Frequency of daily patient transfer (OR 1.35 (CI 1.23 – 1.48)) and less frequent use of assistive devices (OR 1.82 (CI 1.50 – 2.21)) increased the odds for high physical exertion, whereas frequency of self-reliant patients (OR: 0.74 (CI 0.62 – 0.89)) lowered this risk.

Use of sliding pieces (OR 1.23 (CI 1.04 – 1.46)) and wheelchairs (OR 1.23 (CI 1.02 – 1.49)) for patient transfers were associated with increased risk of high physical exertion. However, use of the regular (OR 0.88 (CI 0.77 – 1.00)) and intelligent bed (OR 0.83 (CI 0.71 – 0.95)) lowered the risk of high physical exertion.

4 Discussion

The present study shows that high frequency of patient transfers, a lower number of self-reliant patients, increased amount and type of assistive devices used, is associated with increased odds for high physical exertion while life-style factors are not.

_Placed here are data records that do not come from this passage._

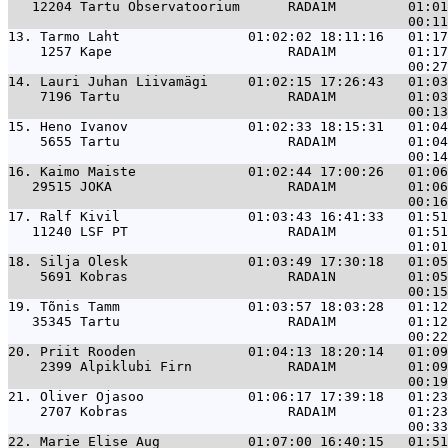
   12204 Tartu Observatoorium      RADA1M         01:01
13. 
Tarmo Laht                01:02:02 18:11:16   01:17
    1257 Kape                      RADA1M         01:17
14. 
Lauri Juhan Liivamägi     01:02:15 17:26:43   01:03
    7196 Tartu                     RADA1M         01:03
15. 
Heno Ivanov               01:02:33 18:15:31   01:04
    5655 Tartu                     RADA1M         01:04
16. 
Kaimo Maiste              01:02:44 17:00:26   01:06
   29515 JOKA                      RADA1M         01:06
17. 
Ralf Kivil                01:03:43 16:41:33   01:51
   11240 LSF PT                    RADA1M         01:51
18. 
Silja Olesk               01:03:49 17:30:18   01:05
    5691 Kobras                    RADA1N         01:05
19. 
Tõnis Tamm                01:03:57 18:03:28   01:12
   35345 Tartu                     RADA1M         01:12
20. 
Priit Rooden              01:04:13 18:20:14   01:09
    2399 Alpiklubi Firn            RADA1M         01:09
21. 
Oliver Ojasoo             01:06:17 17:39:18   01:23
    2707 Kobras                    RADA1M         01:23
22. 
Marie Elise Aug           01:07:00 16:40:15   01:51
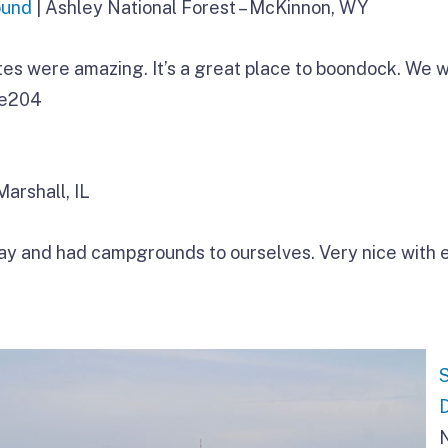
ound
| Ashley National Forest – McKinnon, WY
tes were amazing. It’s a great place to boondock. We w
ee204
Marshall, IL
ay and had campgrounds to ourselves. Very nice with 
N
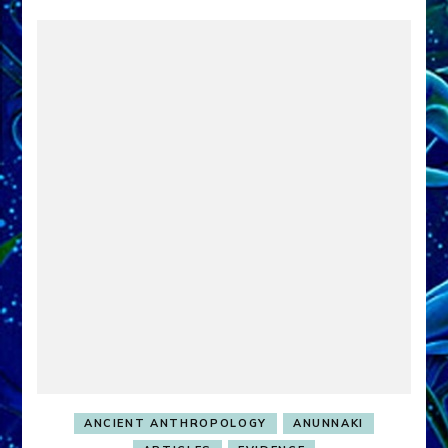
ANCIENT ANTHROPOLOGY
ANUNNAKI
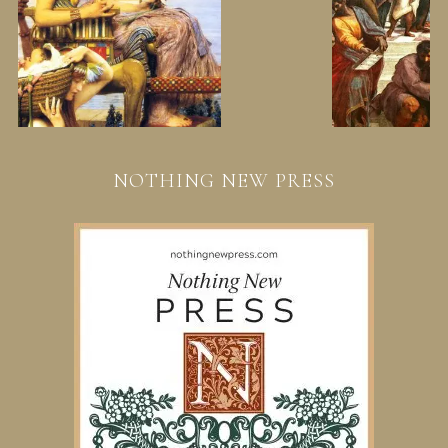
NOTHING NEW PRESS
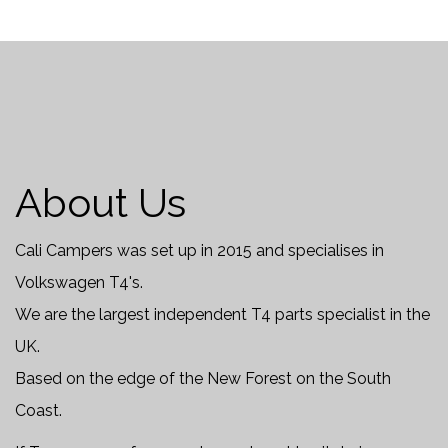
About Us
Cali Campers was set up in 2015 and specialises in
Volkswagen T4's.
We are the largest independent T4 parts specialist in the
UK.
Based on the edge of the New Forest on the South
Coast.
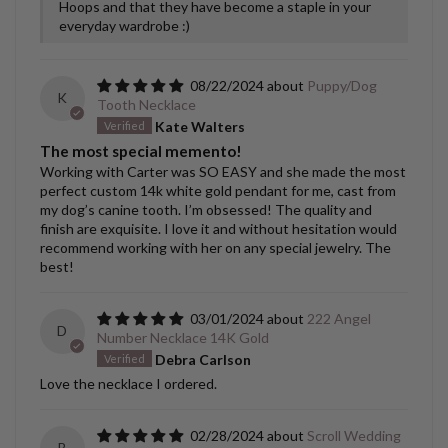
Hoops and that they have become a staple in your
everyday wardrobe :)
08/22/2024
Puppy/Dog
K
Tooth Necklace
Kate Walters
The most special memento!
Working with Carter was SO EASY and she made the most
perfect custom 14k white gold pendant for me, cast from
my dog’s canine tooth. I’m obsessed! The quality and
finish are exquisite. I love it and without hesitation would
recommend working with her on any special jewelry. The
best!
03/01/2024
222 Angel
D
Number Necklace 14K Gold
Debra Carlson
Love the necklace I ordered.
02/28/2024
Scroll Wedding
B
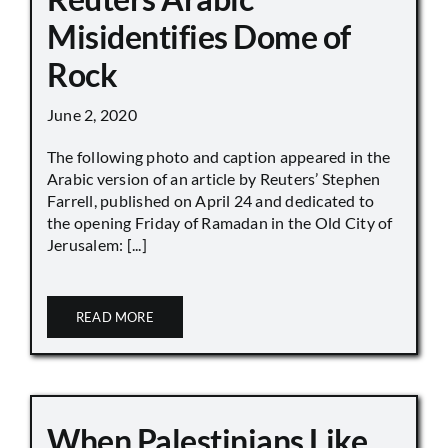
Misidentifies Dome of
Rock
June 2, 2020
The following photo and caption appeared in the
Arabic version of an article by Reuters’ Stephen
Farrell, published on April 24 and dedicated to
the opening Friday of Ramadan in the Old City of
Jerusalem: [...]
READ MORE
When Palestinians Like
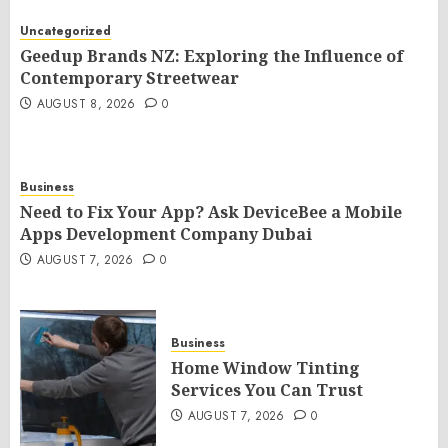
Uncategorized
Geedup Brands NZ: Exploring the Influence of
Contemporary Streetwear
AUGUST 8, 2026
0
Business
Need to Fix Your App? Ask DeviceBee a Mobile
Apps Development Company Dubai
AUGUST 7, 2026
0
Business
Home Window Tinting
Services You Can Trust
AUGUST 7, 2026
0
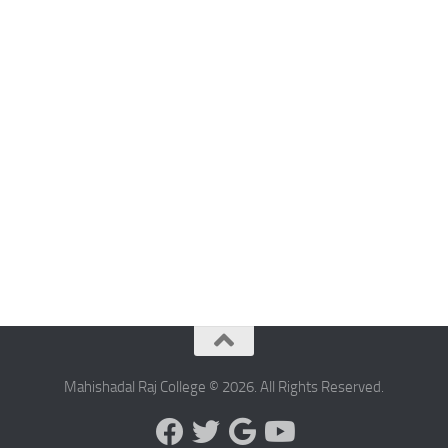
Mahishadal Raj College © 2026. All Rights Reserved.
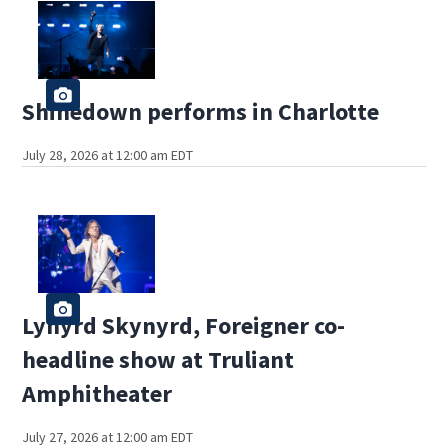
Shinedown performs in Charlotte
July 28, 2026 at 12:00 am EDT
Lynyrd Skynyrd, Foreigner co-
headline show at Truliant
Amphitheater
July 27, 2026 at 12:00 am EDT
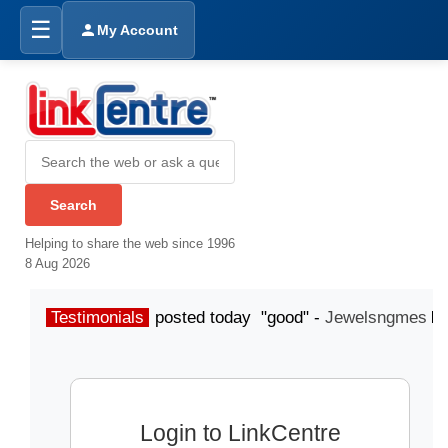
☰
My Account
Helping to share the web since 1996
8 Aug 2026
Testimonials
posted today "good" -
Jewelsngmes
Login to LinkCentre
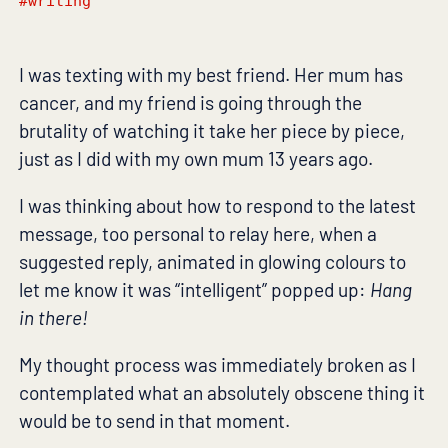
#writing
I was texting with my best friend. Her mum has
cancer, and my friend is going through the
brutality of watching it take her piece by piece,
just as I did with my own mum 13 years ago.
I was thinking about how to respond to the latest
message, too personal to relay here, when a
suggested reply, animated in glowing colours to
let me know it was “intelligent” popped up:
Hang
in there!
My thought process was immediately broken as I
contemplated what an absolutely obscene thing it
would be to send in that moment.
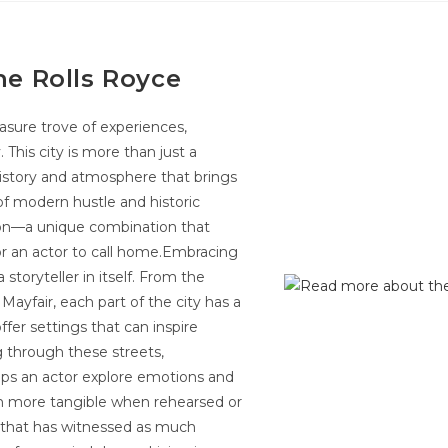
he Rolls Royce
reasure trove of experiences,
. This city is more than just a
h history and atmosphere that brings
d of modern hustle and historic
ion—a unique combination that
or an actor to call home.Embracing
toryteller in itself. From the
Mayfair, each part of the city has a
ffer settings that can inspire
g through these streets,
elps an actor explore emotions and
 more tangible when rehearsed or
y that has witnessed as much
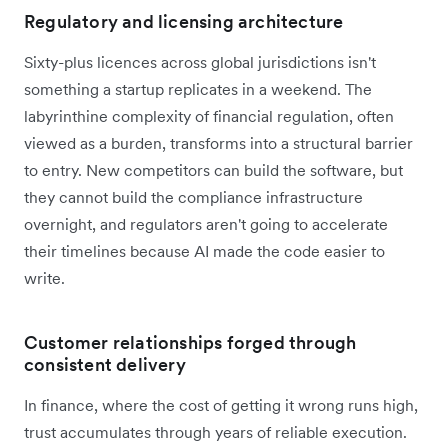
Regulatory and licensing architecture
Sixty-plus licences across global jurisdictions isn't
something a startup replicates in a weekend. The
labyrinthine complexity of financial regulation, often
viewed as a burden, transforms into a structural barrier
to entry. New competitors can build the software, but
they cannot build the compliance infrastructure
overnight, and regulators aren't going to accelerate
their timelines because AI made the code easier to
write.
Customer relationships forged through
consistent delivery
In finance, where the cost of getting it wrong runs high,
trust accumulates through years of reliable execution.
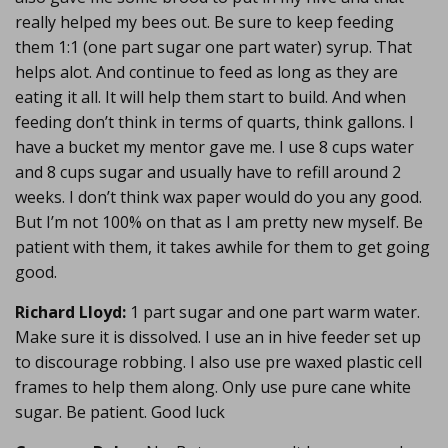
really helped my bees out. Be sure to keep feeding
them 1:1 (one part sugar one part water) syrup. That
helps alot. And continue to feed as long as they are
eating it all. It will help them start to build. And when
feeding don’t think in terms of quarts, think gallons. I
have a bucket my mentor gave me. I use 8 cups water
and 8 cups sugar and usually have to refill around 2
weeks. I don’t think wax paper would do you any good.
But I’m not 100% on that as I am pretty new myself. Be
patient with them, it takes awhile for them to get going
good.
Richard Lloyd:
1 part sugar and one part warm water.
Make sure it is dissolved. I use an in hive feeder set up
to discourage robbing. I also use pre waxed plastic cell
frames to help them along. Only use pure cane white
sugar. Be patient. Good luck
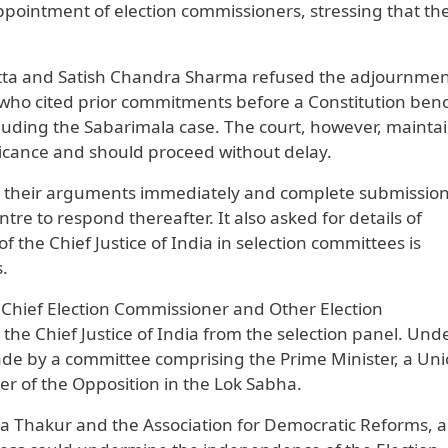
ppointment of election commissioners, stressing that th
tta and Satish Chandra Sharma refused the adjournmen
 who cited prior commitments before a Constitution ben
cluding the Sabarimala case. The court, however, mainta
ficance and should proceed without delay.
in their arguments immediately and complete submissio
ntre to respond thereafter. It also asked for details of
f the Chief Justice of India in selection committees is
s.
he Chief Election Commissioner and Other Election
he Chief Justice of India from the selection panel. Und
e by a committee comprising the Prime Minister, a Un
r of the Opposition in the Lok Sabha.
aya Thakur and the Association for Democratic Reforms, 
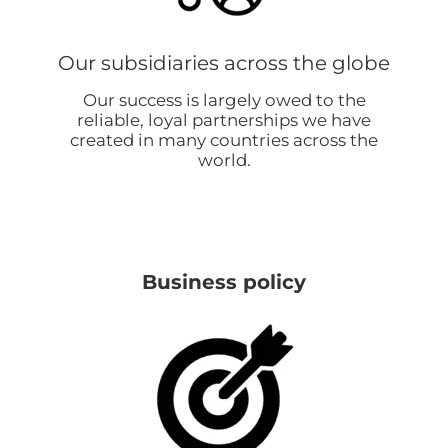
Our subsidiaries across the globe
Our success is largely owed to the
reliable, loyal partnerships we have
created in many countries across the
world.
Business policy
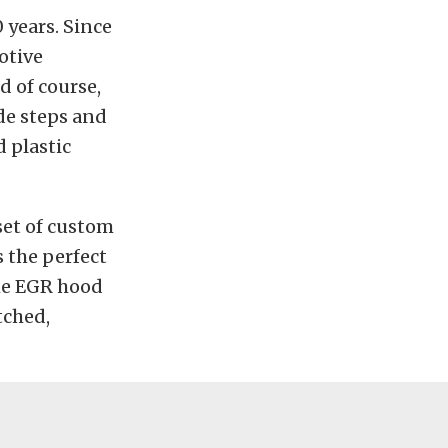
 years. Since
otive
d of course,
de steps and
 plastic
 set of custom
s the perfect
the EGR hood
tched,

Not surprisingly, seldom use of assistive devices during patient transfers was associated with increased odds for high physical exertion. As high physical exertion during healthcare work is a risk factor for musculoskeletal pain [4 –8], long term sickness absence [9, 10] and disability pension [11 –13] the present findings support the importance of assistive device use as a strategy for preserving a healthy balance between work tasks and individual capacity among healthcare workers. Moreover, multiple studies have shown a reduction in injury rates after implementation of policies that aim to limit manual patient transfer and increase the use of assistive devices [24 –30]. Notably, several of these studies particularly promote the use of ceiling lifts as a preventive strategy [24 , 31–35]. However, we did not observe an association between the use of ceiling lifts for patient transfers and the odds for experiencing high physical exertion. On the other hand, more frequent use of regular and intelligent beds was shown to reduce the odds in the present study. The very frequent use of regular beds in more than 70 % of all patient transfers, highlights the overall protective mechanisms of proper implementation and use of beds for patient handling.

A somewhat surprising finding was that more frequent use of sliding pieces and wheelchairs increased the odds for high physical exertion. This finding does not necessarily imply that use of these assistive devices increases the risk of injuries and musculoskeletal disorders compared to manual patient transfers. If this was the case, it would indeed constitute a problem, as particularly sliding pieces were very frequently used in 70 % of patient transfers among the present healthcare workers. The increased physical exertion may rather reflect that use of sliding pieces and wheelchairs involves a degree of manual transfer that requires proper patient transfer techniques to minimize the high loadings on the lower back. Accordingly, several studies have observed that even though sliding pieces reduce the friction between the patient and the bed, the transfer technique adopted by the healthcare worker must be sufficient to reduce low back loading and risk of back injuries and musculoskeletal disorders [36 –38]. Similarly, for the wheelchair, which may assist when pushing the patient around, however, the patient needs to be transferred from the bed to the wheelchair and that may be physically exerting and promote large lower back compression forces [39]. Moreover, another explanation for the increased risk of high perceived exertion may be concerning a potential difference in the type of patients (i.e. degree of self-reliance), that are usually transferred using sliding pieces and wheelchairs. Although we adjusted the analysis for self-reliance in general, we did not adjust for patient self-reliance in regard to the specific type of transfer or assistive device used.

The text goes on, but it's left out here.